Lesson 4: Beginnings

What you have is God’s gift to you. What you do with your life is your gift to God.

– Hans Urs von Balthasar

The story of the Magi we covered a few days ago is found only in Matthew. Just two gospels tell the story of Jesus’ birth. Each gospel writer uses a different set of sources. Often they share a source, but each gospel has some stories unique to it. Mark’s gospel is the oldest, and both Matthew and Luke use Mark as a source, quoting him extensively. Jesus’ baptism is found in all four gospels, testifying to its significance.

Devotion: Read Matthew 3:13-17. John, traditionally called “the Baptist” or “the Baptizer,” does not perform Christian baptism (Acts 18:25), since Jesus has not yet initiated the New Covenant (Mt 26:28; Lk 22:20; 1 Pet 3:21). John baptizes as an act of repentance within the Hebrew Covenant (Acts 19:1-7). Using water as a sign of cleansing and forgiveness is common in many religions, as it is in God’s covenant with Abraham (Num 19:11-13). That is why John is shocked when Jesus, who he believes is without sin, desires to be baptized. Through his participation, Jesus transforms this water ritual, bringing it to fulfillment, just as he will transform Passover (into Holy Communion) and Pentecost (from a Jewish celebration of the Law into a celebration of the Spirit). 

In this case, following his baptism, God proclaims Jesus is “beloved child.” In Christ, Baptism is no longer primarily about repentance; now it signifies we are children of God. In this sense, baptism in the New Covenant takes the place of circumcision in the Hebrew Covenant, as the initiation rite of the covenant community (Col 2:8-14). However, unlike circumcision, Baptism is for all people: Jew and Gentile, men and women, slave and free. Baptism calls us to live as children of God and respond to God’s loving acts in Jesus Christ. Baptism is a sign of relationship with God, not a magic ticket into heaven. Baptism invites us to obediently serve God and neighbor, just as Jesus did. Is being baptized necessary for salvation? If “yes,” why is that not considered “salvation by works” (Eph 2:8-9)? What are some reasons a person might not be baptized if they have the opportunity to do so? How might being baptized be a witness for others?  

Personal Worship Option: From the United Methodist Baptismal Covenant: through baptism you are incorporated by the Holy Spirit into God’s new creation and made to share in Christ’s royal priesthood. We are all one in Christ Jesus. Baptism teaches us our true identity: a new creation (2 Cor 5:17), royal priest (1 Pet 2:9), and one with Jesus (Jn 15). How are these descriptions different from how the world views you? Which of these descriptions impacts you most? 

Dig A Little Deeper:

3:14 Matthew is the only gospel to report John’s shock and Jesus’ response to it. Because the phrase “to fulfill all righteousness” (3:15) is not found anywhere else, people interpret it many ways.
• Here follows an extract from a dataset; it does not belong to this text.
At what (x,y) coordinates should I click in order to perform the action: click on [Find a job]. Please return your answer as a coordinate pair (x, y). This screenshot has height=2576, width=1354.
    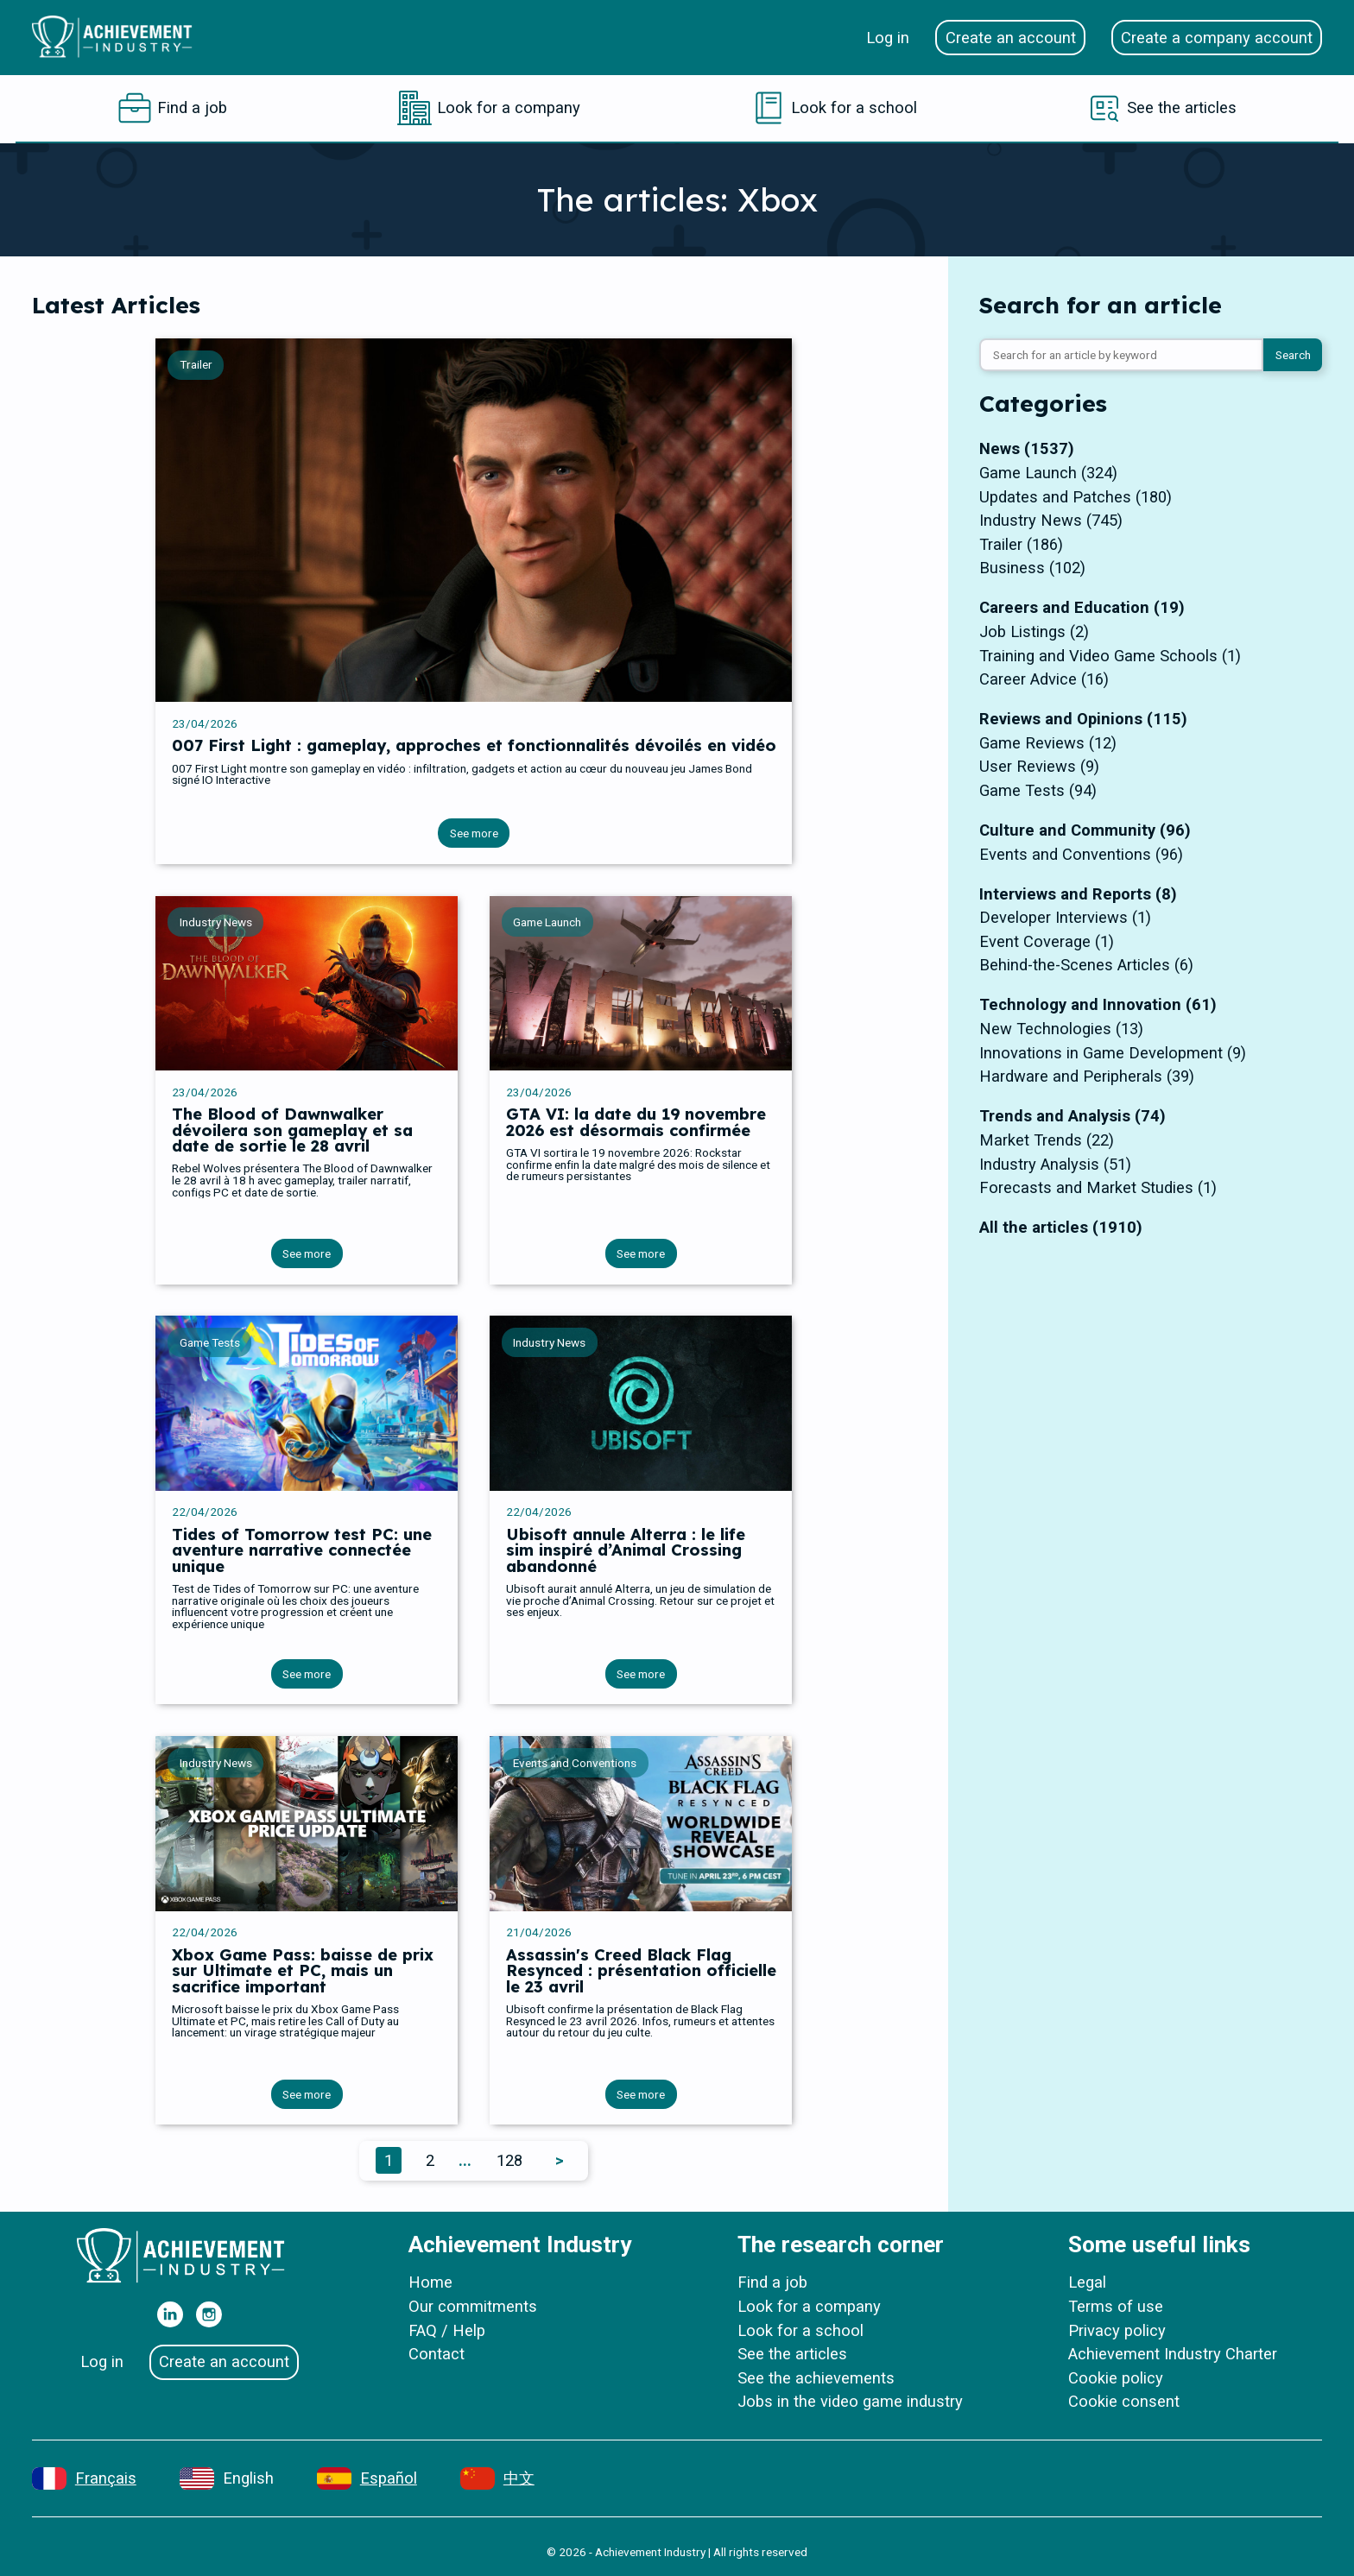
    Looking at the image, I should click on (172, 108).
What are your thoughts on how our church celebrates Baptism? Why does the Church require an ordained person to baptize? What are issues associated with non-ordained people baptizing people?

3:16 In Matthew and Mark, Jesus is the one who sees the Spirit descend. In Luke and John, the experience is shared with John the Baptizer as well. “Like a dove” can mean the Spirit comes in the form of a literal dove or the phrase may be symbolic, using poetic language to describe the indescribable. If this is a literal dove, this would be another example of God’s “incarnation.”  

3:17 Compare God’s statement following the baptism to Isaiah 42:1. What does the remainder of that passage (Is 42:2-9) tell us about the kind of Messiah that Jesus is called to be?